The world seems primed to demand vengance. No one wants the peace the King of Peace offers, instead they want the pound of flesh with extra poundings on the side. We want the two eyes for an eye, two teeth for a tooth, and a thousand cuts for a single wounding word. We want infinite payback for momentary offenses, and permanent pain for all past and present and future anticipated sufferings. In short, the world demands the right to be cross, rather than to take it up and lay it at the cross.
And so I imagine purgatory, which I know is a place of purgatory but the how of purgatory is the real question, To be able to bear the face of God, to be in the full presence of the Trinity, one must long to stare into the heart of love, and so one must come with a loving heart, a heart that echoes eternity.
The joy of the fullness of commuity and communion requires that we trust God’s judgment about ourselves and all others we encounter. As such, I have had in my mind for some time now, a vision of purgatory as a small clean room with a door, an open doorway, a table and a chair. When we arrive and find purgatory is needed, God does not explain the test of it, only the requirements. The door does not open except when we open it. We are to open the door to anyone who asks. Anyone who shows up in the open doorway may proceed provided they ask. We do not tell them to ask but we must decide whether or not to open the door.
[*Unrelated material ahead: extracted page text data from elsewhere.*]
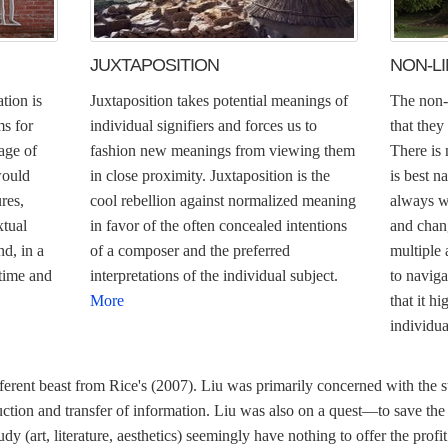
JUXTAPOSITION
NON-L
tion is
Juxtaposition takes potential meanings of
The non-l
ms for
individual signifiers and forces us to
that they
age of
fashion new meanings from viewing them
There is 
would
in close proximity. Juxtaposition is the
is best n
res,
cool rebellion against normalized meaning
always w
xtual
in favor of the often concealed intentions
and chang
nd, in a
of a composer and the preferred
multiple
 time and
interpretations of the individual subject.
to naviga
More
that it h
individua
ferent beast from Rice's (2007). Liu was primarily concerned with the st
ction and transfer of information. Liu was also on a quest—to save the
study (art, literature, aesthetics) seemingly have nothing to offer the pr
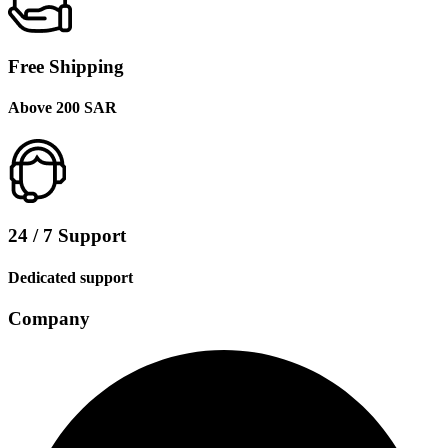
Free Shipping
Above 200 SAR
24 / 7 Support
Dedicated support
Company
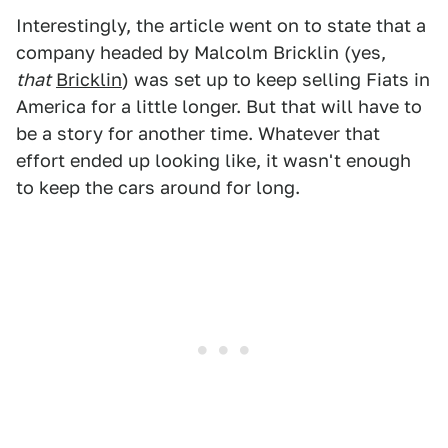
Interestingly, the article went on to state that a
company headed by Malcolm Bricklin (yes,
that
Bricklin
) was set up to keep selling Fiats in
America for a little longer. But that will have to
be a story for another time. Whatever that
effort ended up looking like, it wasn't enough
to keep the cars around for long.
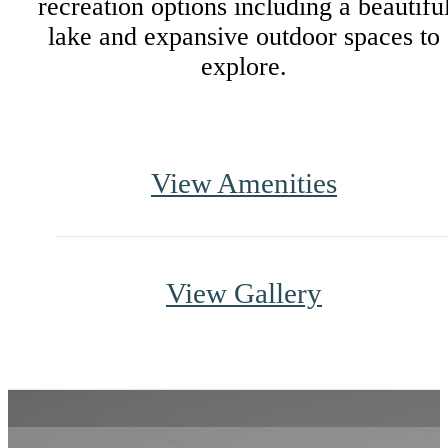
recreation options including a beautifu
lake and expansive outdoor spaces to
explore.
View Amenities
View Gallery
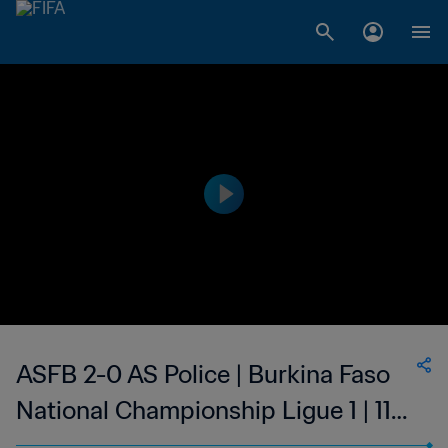
ASFB 2-0 AS Police | Burkina Faso
National Championship Ligue 1 | 11
Feb 2023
God loves us despite our not side quests, despite our distractions and extraness, despite our poor singing voices, despite our propensity to sin and to fall into error. God longs to extend His infinite mercy into every heart, but it is a gift we must mirror in our own hearts to fully receive. “Blessed are the merciful, mercy shall be theirs.” Will we tire of letting people in? Will we test those who ask? Will we demand something of them to let them enter? We are given the great gift of opening the door to Heaven for anyone who asks. However, we cannot ask for ourselves. We can only await the invitation to enter.
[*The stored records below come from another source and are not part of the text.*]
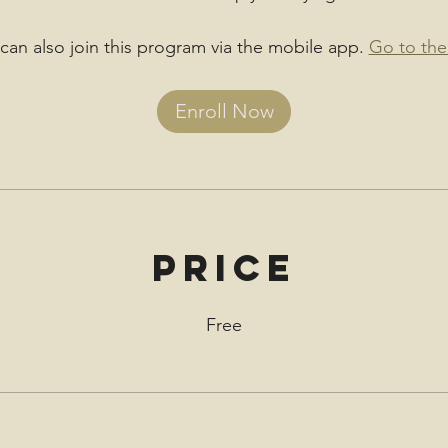
can also join this program via the mobile app.
Go to the
Enroll Now
Price
Free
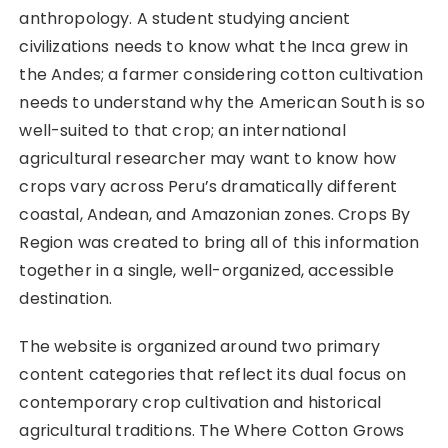
anthropology. A student studying ancient
civilizations needs to know what the Inca grew in
the Andes; a farmer considering cotton cultivation
needs to understand why the American South is so
well-suited to that crop; an international
agricultural researcher may want to know how
crops vary across Peru’s dramatically different
coastal, Andean, and Amazonian zones. Crops By
Region was created to bring all of this information
together in a single, well-organized, accessible
destination.
The website is organized around two primary
content categories that reflect its dual focus on
contemporary crop cultivation and historical
agricultural traditions. The Where Cotton Grows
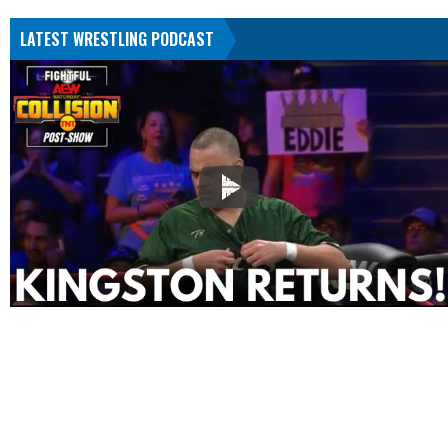
LATEST WRESTLING PODCAST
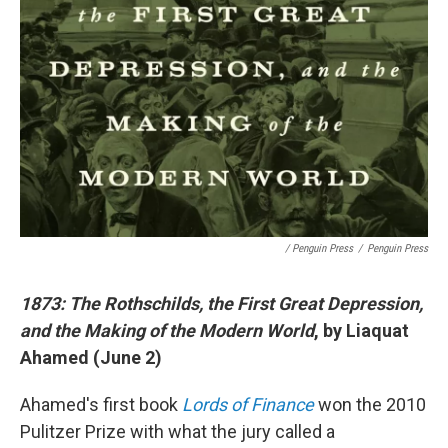
/ Penguin Press
/
Penguin Press
1873: The Rothschilds, the First Great Depression,
and the Making of the Modern World
, by Liaquat
Ahamed (June 2)
Ahamed's first book
Lords of Finance
won the 2010
Pulitzer Prize with what the jury called a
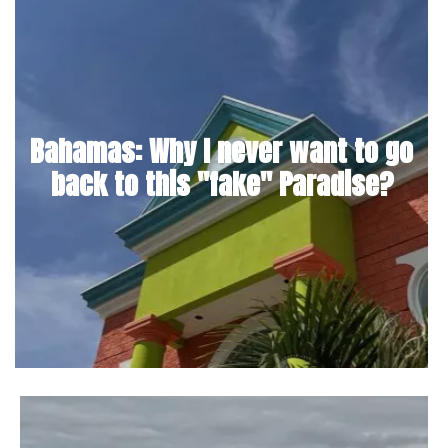
Bahamas: Why I never want to go
back to this "fake" Paradise?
The person we refuse, is the reason we are not yet invited in.
Either we trust in the absolute and infinite nature of God’s justice and mercy, or we do not.
The whole of salvific history is a story telling us over and over again (because apparently we need it) to trust in God’s love over our own understanding and preferences. The original sin, came from our first parents not trusting God’s plan to be all good, even the parts we did not yet understand. Abraham demonstrated absolute trust in God in his journey to the mountain with his son Isaac. Moses likewise did so in leading the people for fourty years in the desert. Mary, the blessed mother showed us abandonment to God’s will, and Saint Faustina gives us the simple prayer, “Jesus, I trust in you.”

If we trust in God, perhaps we figure out after what might be eons of opening the door, to not shut it. It is in that moment that we understand, the room all along was our heart, which God requires to be willing, and God is willing to wait until we understand this. It is in this moment, that we will hear and see Jesus standing at the frame, knocking, inviting us deeper in. It is the moment when, we will have been humbled enough in our understanding of ourselves to realize, the person we should be most surprised to find in heaven is ourselves.
I’ve been thinking about this fundamental reality a lot lately, because people seem to be convinced they know who has been convicted and condemned –and that is not something the church proclaims. It only proclaims those who we find compelling evicence proving they are in paradise, building the kingdom of God. We were made to be merciful, to be saints, to reveal the more of God to a hurting world.God loves us despite our not side quests, despite our distractions and extraness, despite our poor singing voices, despite our propensity to sin and to fall into error. God longs to extend His infinite mercy into every heart, but it is a gift we must mirror in our own hearts to fully receive. “Blessed are the merciful, mercy shall be theirs.”
Which leaves us with the very uncomfortable question (and the reason for the title), who would we refuse?
Yes. That’s the conclusion.
You’re going to hate me.
Love is an open door.
I’m going to spend some time in purgatory for this one.